Ed il nucleare? Beh, pare proprio che sia destinato ad andare in soffitta, almeno nei paesi teconologicamente più avanzati, non in Italia (che non rientra in questo novero) dove Berlusconi è fermo ad una trentina di anni fa.
Nuovi studi, economici stavolta, svolti da John Blackburn, docente di economia alla Duke University, hanno dimostrato che il costo di produzione del fotovoltaico è oggi inferiore a quello del nucleare, destinato quest’ultimo a crescere ulteriormente nei prossimi anni, tanto che lo stesso Google ha sottoscritto un contratto per l’uso di energia pulita dell’Iowa che prevede la fornitura a prezzo fisso per i prossimi vent’anni.
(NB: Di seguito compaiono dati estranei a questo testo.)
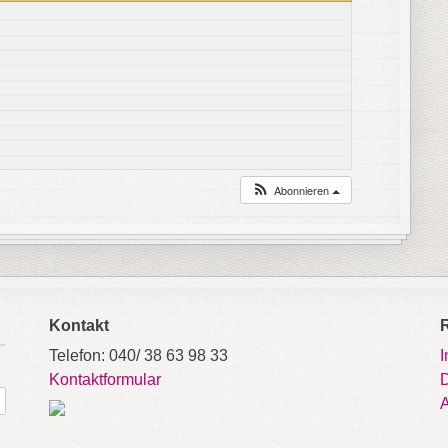
Abonnieren
Kontakt
Telefon: 040/ 38 63 98 33
Kontaktformular
D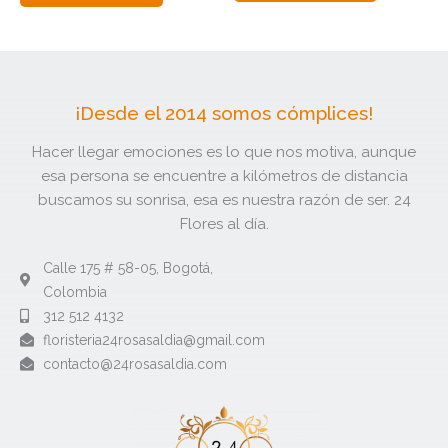
¡Desde el 2014 somos cómplices!
Hacer llegar emociones es lo que nos motiva, aunque
esa persona se encuentre a kilómetros de distancia
buscamos su sonrisa, esa es nuestra razón de ser. 24
Flores al día.
Calle 175 # 58-05, Bogotá,
Colombia
312 512 4132​
floristeria24rosasaldia@gmail.com​
contacto@24rosasaldia.com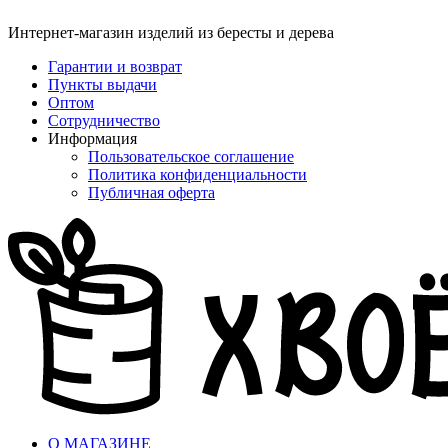
Интернет-магазин изделий из бересты и дерева
Гарантии и возврат
Пункты выдачи
Оптом
Сотрудничество
Информация
Пользовательское соглашение
Политика конфиденциальности
Публичная оферта
О МАГАЗИНЕ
Questo impone una seria riflessione tra le forze politiche nostrane non sull’opportunità o meno di mettere Umberto Veronesi a capo dell’agenzia per il nucleare, ma sulla convenienza economica - tralasciando tutti gli altri aspetti - di imboccare la strada atomica. Se il popolo italiano si è già espresso in maniera univoca in tal senso, ributtarci oggi su questa scelta è non solo antistorico, ma soprattutto antieconomico.